What is being asked →
Ignoring the pictures, copy the data exactly.

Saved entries
********

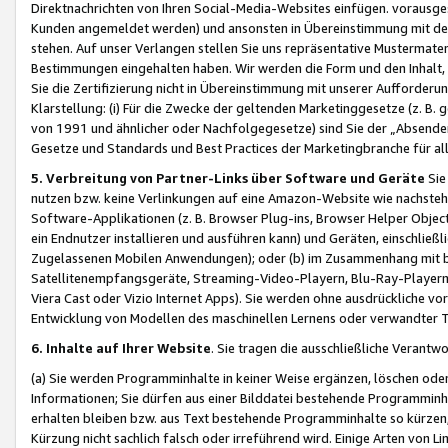
Direktnachrichten von Ihren Social-Media-Websites einfügen. vorausg
Kunden angemeldet werden) und ansonsten in Übereinstimmung mit der
stehen. Auf unser Verlangen stellen Sie uns repräsentative Mustermater
Bestimmungen eingehalten haben. Wir werden die Form und den Inhalt, di
Sie die Zertifizierung nicht in Übereinstimmung mit unserer Aufforderu
Klarstellung: (i) Für die Zwecke der geltenden Marketinggesetze (z. 
von 1991 und ähnlicher oder Nachfolgegesetze) sind Sie der „Absender“ j
Gesetze und Standards und Best Practices der Marketingbranche für 
5. Verbreitung von Partner-Links über Software und Geräte
Sie
nutzen bzw. keine Verlinkungen auf eine Amazon-Website wie nachsteh
Software-Applikationen (z. B. Browser Plug-ins, Browser Helper Objec
ein Endnutzer installieren und ausführen kann) und Geräten, einschlie
Zugelassenen Mobilen Anwendungen); oder (b) im Zusammenhang mit bzw.
Satellitenempfangsgeräte, Streaming-Video-Playern, Blu-Ray-Playern 
Viera Cast oder Vizio Internet Apps). Sie werden ohne ausdrückliche v
Entwicklung von Modellen des maschinellen Lernens oder verwandter 
6. Inhalte auf Ihrer Website
. Sie tragen die ausschließliche Verantwo
(a) Sie werden Programminhalte in keiner Weise ergänzen, löschen oder
Informationen; Sie dürfen aus einer Bilddatei bestehende Programminhal
erhalten bleiben bzw. aus Text bestehende Programminhalte so kürzen, 
Kürzung nicht sachlich falsch oder irreführend wird. Einige Arten von L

********

The answer →
Direktnachrichten von Ihren Social-Media-Websites einfügen. vorausg
Kunden angemeldet werden) und ansonsten in Übereinstimmung mit der
stehen. Auf unser Verlangen stellen Sie uns repräsentative Mustermater
Bestimmungen eingehalten haben. Wir werden die Form und den Inhalt, di
Sie die Zertifizierung nicht in Übereinstimmung mit unserer Aufforderu
Klarstellung: (i) Für die Zwecke der geltenden Marketinggesetze (z. 
von 1991 und ähnlicher oder Nachfolgegesetze) sind Sie der „Absender“ j
Gesetze und Standards und Best Practices der Marketingbranche für 
5. Verbreitung von Partner-Links über Software und Geräte
Sie
nutzen bzw. keine Verlinkungen auf eine Amazon-Website wie nachsteh
Software-Applikationen (z. B. Browser Plug-ins, Browser Helper Objec
ein Endnutzer installieren und ausführen kann) und Geräten, einschlie
Zugelassenen Mobilen Anwendungen); oder (b) im Zusammenhang mit bzw.
Satellitenempfangsgeräte, Streaming-Video-Playern, Blu-Ray-Playern 
Viera Cast oder Vizio Internet Apps). Sie werden ohne ausdrückliche v
Entwicklung von Modellen des maschinellen Lernens oder verwandter 
6. Inhalte auf Ihrer Website
. Sie tragen die ausschließliche Verantwo
(a) Sie werden Programminhalte in keiner Weise ergänzen, löschen oder
Informationen; Sie dürfen aus einer Bilddatei bestehende Programminhal
erhalten bleiben bzw. aus Text bestehende Programminhalte so kürzen, 
Kürzung nicht sachlich falsch oder irreführend wird. Einige Arten von L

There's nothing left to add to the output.